§ **DIRECTIONS FOR THIS TASK**
The result should be every line that contains the word "Arganda", taken from the material.

§ **DATA EXTRACT**

- - -

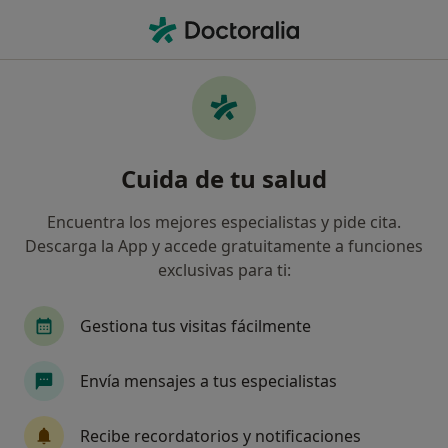
Men
Fobias • Arganda del Rey, Madrid
Filtros
• 1
Mapa
Especialistas en Fobias en Arganda del Rey
Cuida de tu salud
Así organizamos los resultados
Encuentra los mejores especialistas y pide cita.
Descarga la App y accede gratuitamente a funciones
¿Qué especialidad estás buscando?
exclusivas para ti:
Psicólogo
Psicólogo infantil
Enfermero
Gestiona tus visitas fácilmente
Envía mensajes a tus especialistas
Recibe recordatorios y notificaciones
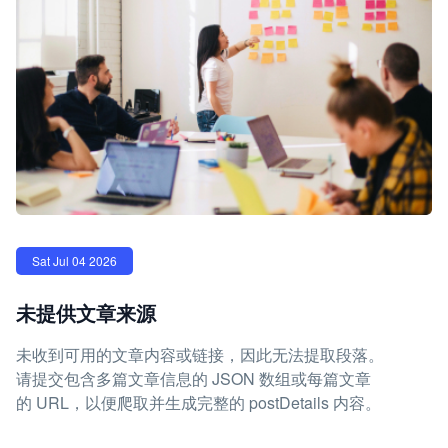
Sat Jul 04 2026
未提供文章来源
未收到可用的文章内容或链接，因此无法提取段落。
请提交包含多篇文章信息的 JSON 数组或每篇文章
的 URL，以便爬取并生成完整的 postDetails 内容。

- - -

§ **EXERCISE RESULT**
Fobias • Arganda del Rey, Madrid
Especialistas en Fobias en Arganda del Rey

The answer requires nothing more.